BLOG: The Next Generation Workforce Must Value Social Enterprises | Wates

The call to action follows Zak’s 18-month tenure as one of four Wates social enterprise ambassadors in the Midlands who have worked together to embed SEs in Wates’ regional project supply chain.

When you really get under the skin of what a social enterprise is set up to do, it’s a really effective business model. SEs are businesses that use their profits to support some of the most vulnerable members of society, with the money they make going towards improving the lives of local people.

“Wates has a very strong commitment to engage with SEs and in 2016 we spent £2.13m with the sector across the UK. We have also pledged to spend £20m with SEs by 2020 so it’s been an amazing opportunity to work as a social enterprise ambassador for a business that really understands the great work that SEs do.

“In Nottingham our work with social enterprises includes Streetwise Environmental, who have recently completed a £20k landscaping job at our Bluecoat Academy project for Nottingham City Council. Streetwise work with the aim of protecting and caring for the environment and they use their work to give talks and education programmes to help spread the message, so having them as part of our supply chain has also been a great way to ensure we’re working sustainably.”

 

Zak and his colleagues have now handed over their responsibilities to the new social enterprise ambassadors in the Midlands, who will each carry on Zak’s work to increase awareness and use of SEs.

Being a social enterprise ambassador alongside my surveying role has been such an important part of my career development.
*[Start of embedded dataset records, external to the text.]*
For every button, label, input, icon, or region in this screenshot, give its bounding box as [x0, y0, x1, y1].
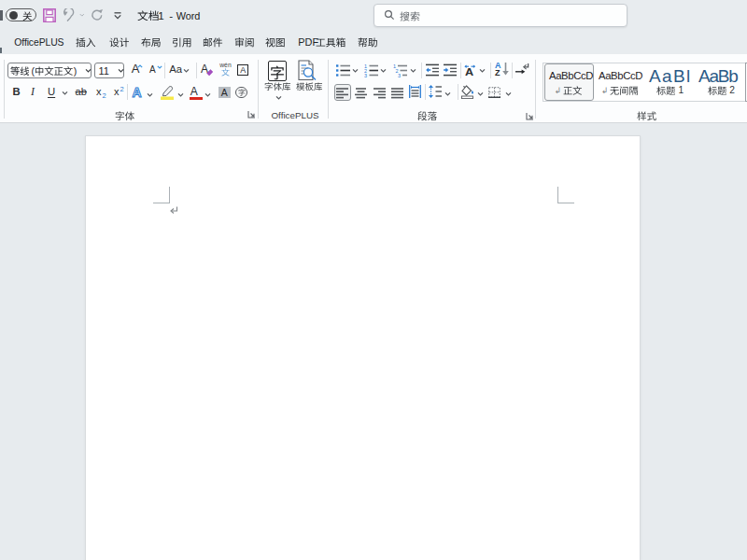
svg-text:A: A — [133, 85, 142, 99]
svg-text:3: 3 — [398, 73, 401, 78]
svg-text:3: 3 — [364, 73, 367, 78]
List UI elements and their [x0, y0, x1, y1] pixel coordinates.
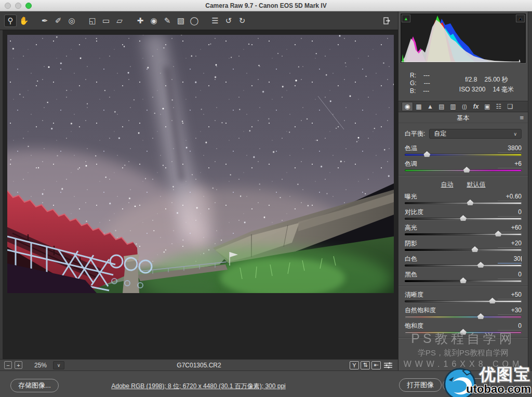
- tint-slider[interactable]: [405, 169, 522, 171]
- capture-settings: f/2.825.00 秒 ISO 320014 毫米: [450, 75, 523, 95]
- tab-snapshots[interactable]: ❏: [504, 102, 516, 111]
- straighten-tool[interactable]: ▭: [100, 15, 112, 27]
- default-link[interactable]: 默认值: [467, 180, 486, 189]
- exposure-value[interactable]: +0.60: [498, 193, 522, 201]
- histogram[interactable]: ▲ ▲: [401, 14, 526, 63]
- rotate-cw-icon: ↻: [239, 16, 246, 25]
- preferences-tool[interactable]: ☰: [209, 15, 221, 27]
- panel-scrollbar[interactable]: [528, 11, 532, 370]
- divider: [398, 175, 528, 176]
- chevron-down-icon: ∨: [53, 361, 64, 369]
- transform-tool[interactable]: ▱: [113, 15, 126, 27]
- list-icon: ☰: [211, 16, 218, 25]
- tab-presets[interactable]: ☷: [493, 102, 504, 111]
- shadows-value[interactable]: +20: [498, 240, 522, 248]
- white-balance-value: 自定: [434, 129, 446, 138]
- photo-preview[interactable]: [7, 35, 394, 293]
- slider-contrast: 对比度0: [398, 206, 528, 220]
- tab-lens-corrections[interactable]: (|): [459, 102, 470, 111]
- logo-domain-text: utobao.com: [466, 382, 531, 396]
- highlights-value[interactable]: +60: [498, 224, 522, 232]
- open-image-button[interactable]: 打开图像: [399, 378, 442, 392]
- highlight-clipping-toggle[interactable]: ▲: [516, 15, 525, 22]
- targeted-adjustment-tool[interactable]: ◎: [65, 15, 78, 27]
- toolbar: ⚲ ✋ ✒ ✐ ◎ ◱ ▭ ▱ ✚ ◉ ✎ ▧ ◯ ☰ ↺ ↻: [0, 11, 398, 30]
- before-after-icon: Y: [352, 362, 356, 368]
- eyedropper-icon: ✒: [42, 16, 48, 25]
- clarity-slider[interactable]: [405, 300, 522, 302]
- panel-menu-button[interactable]: ≡: [520, 114, 524, 122]
- tab-tone-curve[interactable]: ▦: [413, 102, 424, 111]
- zoom-out-button[interactable]: −: [4, 361, 12, 369]
- radial-filter-tool[interactable]: ◯: [188, 15, 201, 27]
- divider: [398, 286, 528, 287]
- level-icon: ▭: [102, 16, 110, 25]
- shadows-slider[interactable]: [405, 249, 522, 251]
- tab-effects[interactable]: fx: [470, 102, 482, 111]
- target-icon: ◎: [68, 16, 75, 25]
- rotate-right-tool[interactable]: ↻: [236, 15, 248, 27]
- zoom-level-select[interactable]: 25% ∨: [28, 361, 64, 369]
- temperature-value[interactable]: 3800: [498, 144, 522, 153]
- tab-split-toning[interactable]: ▥: [447, 102, 459, 111]
- slider-temperature: 色温3800: [398, 142, 528, 156]
- vibrance-value[interactable]: +30: [498, 307, 522, 315]
- highlights-slider[interactable]: [405, 233, 522, 235]
- tab-hsl-grayscale[interactable]: ▤: [436, 102, 447, 111]
- zoom-tool[interactable]: ⚲: [4, 15, 17, 27]
- tab-camera-calibration[interactable]: ▣: [482, 102, 493, 111]
- whites-value[interactable]: 30: [498, 255, 522, 263]
- cycle-views-button[interactable]: ⇅: [361, 361, 370, 369]
- copy-settings-button[interactable]: ⇤: [371, 361, 381, 369]
- temperature-slider[interactable]: [405, 154, 522, 156]
- presets-sliders-icon: ☷: [496, 103, 502, 110]
- fullscreen-icon: [382, 17, 391, 25]
- tab-detail[interactable]: ▲: [424, 102, 436, 111]
- color-sampler-tool[interactable]: ✐: [52, 15, 64, 27]
- contrast-slider[interactable]: [405, 218, 522, 220]
- focal-length-value: 14 毫米: [493, 86, 514, 93]
- graduated-filter-tool[interactable]: ▧: [175, 15, 187, 27]
- spot-removal-tool[interactable]: ✚: [134, 15, 147, 27]
- before-after-toggle-button[interactable]: Y: [350, 361, 359, 369]
- exposure-slider[interactable]: [405, 202, 522, 204]
- preview-preferences-button[interactable]: [382, 361, 394, 369]
- shadow-clip-icon: ▲: [404, 16, 408, 21]
- tab-basic[interactable]: ◉: [402, 102, 413, 111]
- heal-icon: ✚: [137, 16, 144, 25]
- blacks-slider[interactable]: [405, 280, 522, 282]
- zoom-icon: ⚲: [8, 16, 14, 25]
- blacks-value[interactable]: 0: [498, 271, 522, 279]
- zoom-in-button[interactable]: +: [15, 361, 22, 369]
- utobao-logo: 优图宝 utobao.com: [440, 365, 532, 397]
- window-title: Camera Raw 9.7 - Canon EOS 5D Mark IV: [0, 2, 532, 9]
- whites-slider[interactable]: [405, 264, 522, 267]
- slider-vibrance: 自然饱和度+30: [398, 304, 528, 318]
- temperature-label: 色温: [405, 144, 417, 153]
- auto-link[interactable]: 自动: [441, 180, 454, 189]
- white-balance-tool[interactable]: ✒: [38, 15, 51, 27]
- crop-tool[interactable]: ◱: [86, 15, 99, 27]
- exif-info: R:--- G:--- B:--- f/2.825.00 秒 ISO 32001…: [398, 65, 528, 100]
- contrast-value[interactable]: 0: [498, 208, 522, 217]
- red-eye-tool[interactable]: ◉: [148, 15, 160, 27]
- rotate-left-tool[interactable]: ↺: [222, 15, 235, 27]
- night-sky-photo: [7, 35, 394, 293]
- clarity-value[interactable]: +50: [498, 291, 522, 299]
- histogram-plot: [401, 14, 525, 62]
- basic-panel-content: 白平衡: 自定 ∨ 色温3800 色调+6 自动 默认值 曝光+0.60: [398, 124, 528, 340]
- plus-icon: +: [17, 362, 20, 368]
- shadow-clipping-toggle[interactable]: ▲: [402, 15, 410, 22]
- toggle-fullscreen-button[interactable]: [380, 15, 393, 27]
- white-balance-select[interactable]: 自定 ∨: [429, 129, 522, 139]
- panel-tabs: ◉ ▦ ▲ ▤ ▥ (|) fx ▣ ☷ ❏: [398, 101, 528, 112]
- adjustment-brush-tool[interactable]: ✎: [161, 15, 174, 27]
- tint-label: 色调: [405, 160, 417, 168]
- adjustments-panel: ▲ ▲ R:--- G:--- B:--- f/2.825.00 秒 ISO 3…: [398, 11, 528, 370]
- hand-tool[interactable]: ✋: [18, 15, 30, 27]
- camera-raw-window: Camera Raw 9.7 - Canon EOS 5D Mark IV ⚲ …: [0, 0, 532, 397]
- tint-value[interactable]: +6: [498, 160, 522, 168]
- highlights-label: 高光: [405, 223, 417, 232]
- vibrance-slider[interactable]: [405, 316, 522, 318]
- workflow-options-link[interactable]: Adobe RGB (1998); 8 位; 6720 x 4480 (30.1…: [0, 382, 397, 391]
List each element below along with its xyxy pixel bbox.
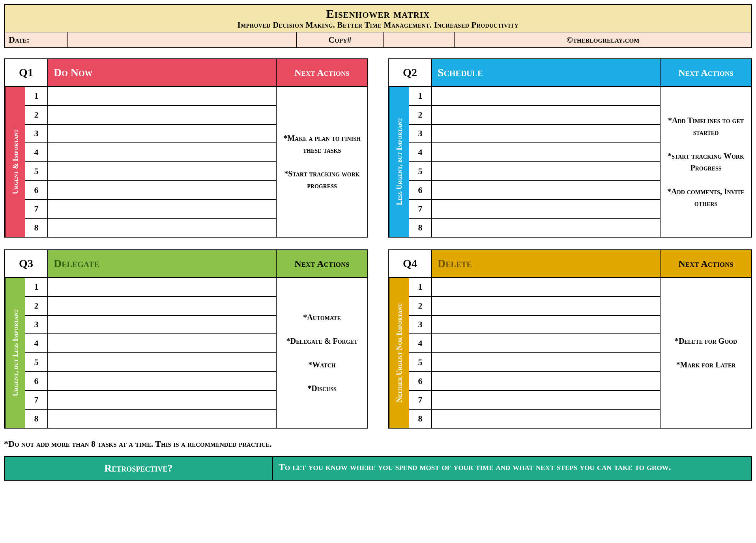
row-number: 3 bbox=[409, 125, 432, 144]
row-number: 1 bbox=[25, 87, 48, 106]
row-number: 8 bbox=[25, 410, 48, 428]
task-cell[interactable] bbox=[432, 353, 660, 372]
row-number: 6 bbox=[409, 372, 432, 391]
meta-row: Date: Copy# ©theblogrelay.com bbox=[5, 32, 751, 47]
row-number: 1 bbox=[25, 278, 48, 297]
quadrant-q2: Q2 Schedule Next Actions Less Urgent, bu… bbox=[388, 58, 752, 238]
task-cell[interactable] bbox=[48, 143, 276, 162]
row-number: 3 bbox=[409, 316, 432, 335]
q2-row-numbers: 1 2 3 4 5 6 7 8 bbox=[409, 87, 432, 237]
row-number: 5 bbox=[25, 162, 48, 181]
q3-title: Delegate bbox=[48, 250, 277, 278]
task-cell[interactable] bbox=[432, 316, 660, 335]
row-number: 6 bbox=[25, 372, 48, 391]
task-cell[interactable] bbox=[48, 372, 276, 391]
row-number: 5 bbox=[409, 353, 432, 372]
q2-id: Q2 bbox=[389, 59, 432, 87]
matrix-grid: Q1 Do Now Next Actions Urgent & Importan… bbox=[4, 58, 752, 429]
row-number: 6 bbox=[25, 181, 48, 200]
task-cell[interactable] bbox=[432, 143, 660, 162]
row-number: 2 bbox=[25, 297, 48, 316]
header: Eisenhower matrix Improved Decision Maki… bbox=[4, 4, 752, 48]
task-cell[interactable] bbox=[432, 391, 660, 410]
task-cell[interactable] bbox=[432, 181, 660, 200]
task-cell[interactable] bbox=[48, 162, 276, 181]
q1-actions: *Make a plan to finish these tasks *Star… bbox=[277, 87, 367, 237]
copy-field[interactable] bbox=[384, 32, 455, 47]
row-number: 1 bbox=[409, 87, 432, 106]
q1-row-numbers: 1 2 3 4 5 6 7 8 bbox=[25, 87, 48, 237]
q3-actions: *Automate *Delegate & Forget *Watch *Dis… bbox=[277, 278, 367, 428]
q3-side-label: Urgent, but Less Important bbox=[5, 278, 25, 428]
task-cell[interactable] bbox=[432, 278, 660, 297]
row-number: 8 bbox=[25, 219, 48, 237]
row-number: 7 bbox=[25, 200, 48, 219]
row-number: 2 bbox=[409, 106, 432, 125]
q2-next-label: Next Actions bbox=[661, 59, 751, 87]
row-number: 2 bbox=[409, 297, 432, 316]
task-cell[interactable] bbox=[48, 353, 276, 372]
q4-task-cells bbox=[432, 278, 660, 428]
retrospective-bar: Retrospective? To let you know where you… bbox=[4, 456, 752, 481]
q4-next-label: Next Actions bbox=[661, 250, 751, 278]
date-label: Date: bbox=[5, 32, 68, 47]
q4-id: Q4 bbox=[389, 250, 432, 278]
task-cell[interactable] bbox=[432, 297, 660, 316]
task-cell[interactable] bbox=[48, 297, 276, 316]
quadrant-q4: Q4 Delete Next Actions Neither Urgent No… bbox=[388, 249, 752, 429]
q2-title: Schedule bbox=[432, 59, 661, 87]
task-cell[interactable] bbox=[48, 200, 276, 219]
task-cell[interactable] bbox=[48, 410, 276, 428]
q3-task-cells bbox=[48, 278, 276, 428]
q4-side-label: Neither Urgent Nor Important bbox=[389, 278, 409, 428]
row-number: 4 bbox=[409, 334, 432, 353]
row-number: 8 bbox=[409, 410, 432, 428]
task-cell[interactable] bbox=[432, 125, 660, 144]
q1-title: Do Now bbox=[48, 59, 277, 87]
retro-label: Retrospective? bbox=[5, 457, 273, 480]
q2-task-cells bbox=[432, 87, 660, 237]
q4-actions: *Delete for Good *Mark for Later bbox=[661, 278, 751, 428]
row-number: 3 bbox=[25, 125, 48, 144]
row-number: 3 bbox=[25, 316, 48, 335]
task-cell[interactable] bbox=[432, 87, 660, 106]
q3-next-label: Next Actions bbox=[277, 250, 367, 278]
q3-row-numbers: 1 2 3 4 5 6 7 8 bbox=[25, 278, 48, 428]
quadrant-q1: Q1 Do Now Next Actions Urgent & Importan… bbox=[4, 58, 368, 238]
q1-side-label: Urgent & Important bbox=[5, 87, 25, 237]
row-number: 5 bbox=[409, 162, 432, 181]
task-cell[interactable] bbox=[48, 181, 276, 200]
task-cell[interactable] bbox=[432, 410, 660, 428]
quadrant-q3: Q3 Delegate Next Actions Urgent, but Les… bbox=[4, 249, 368, 429]
task-cell[interactable] bbox=[432, 200, 660, 219]
task-cell[interactable] bbox=[432, 162, 660, 181]
row-number: 7 bbox=[409, 200, 432, 219]
page-subtitle: Improved Decision Making. Better Time Ma… bbox=[5, 21, 751, 31]
task-cell[interactable] bbox=[48, 219, 276, 237]
task-cell[interactable] bbox=[48, 316, 276, 335]
task-cell[interactable] bbox=[48, 391, 276, 410]
row-number: 4 bbox=[409, 143, 432, 162]
q2-side-label: Less Urgent, but Important bbox=[389, 87, 409, 237]
retro-text: To let you know where you spend most of … bbox=[273, 457, 751, 480]
task-cell[interactable] bbox=[432, 334, 660, 353]
row-number: 6 bbox=[409, 181, 432, 200]
row-number: 4 bbox=[25, 143, 48, 162]
task-cell[interactable] bbox=[432, 219, 660, 237]
task-cell[interactable] bbox=[48, 125, 276, 144]
row-number: 7 bbox=[409, 391, 432, 410]
task-cell[interactable] bbox=[48, 278, 276, 297]
task-cell[interactable] bbox=[432, 372, 660, 391]
task-cell[interactable] bbox=[432, 106, 660, 125]
q3-id: Q3 bbox=[5, 250, 48, 278]
row-number: 4 bbox=[25, 334, 48, 353]
task-cell[interactable] bbox=[48, 87, 276, 106]
task-cell[interactable] bbox=[48, 334, 276, 353]
task-cell[interactable] bbox=[48, 106, 276, 125]
row-number: 5 bbox=[25, 353, 48, 372]
title-band: Eisenhower matrix Improved Decision Maki… bbox=[5, 5, 751, 32]
date-field[interactable] bbox=[68, 32, 297, 47]
q1-task-cells bbox=[48, 87, 276, 237]
q4-title: Delete bbox=[432, 250, 661, 278]
row-number: 1 bbox=[409, 278, 432, 297]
Working with our project supply chain is a huge part of my day-to-day job and understanding where social enterprises fit within this has been such a rewarding learning experience.

“Since joining Wates, all of the projects that I have worked on have been through our procurement partners in the region, the East Midlands Property Alliance (empa), and this has further helped our work with SEs. As a lead partner on the framework, we work with empa to make sure that we use local suppliers and sub-contractors where possible. This way we make sure that project budgets are reinvested back into the local economy.

“I am very proud to have been able to take this a step further and to have been a part of not only buying local, but also buying social, something I will take with me for the rest of my career.”

Throughout his time with Wates, Zak has worked across a range of empa projects in the East Midlands. These include Bluecoat Academy in Nottingham, the new Wellingborough Crematorium, Worksop Bus Station and the new Vehicle Depot in Blaby.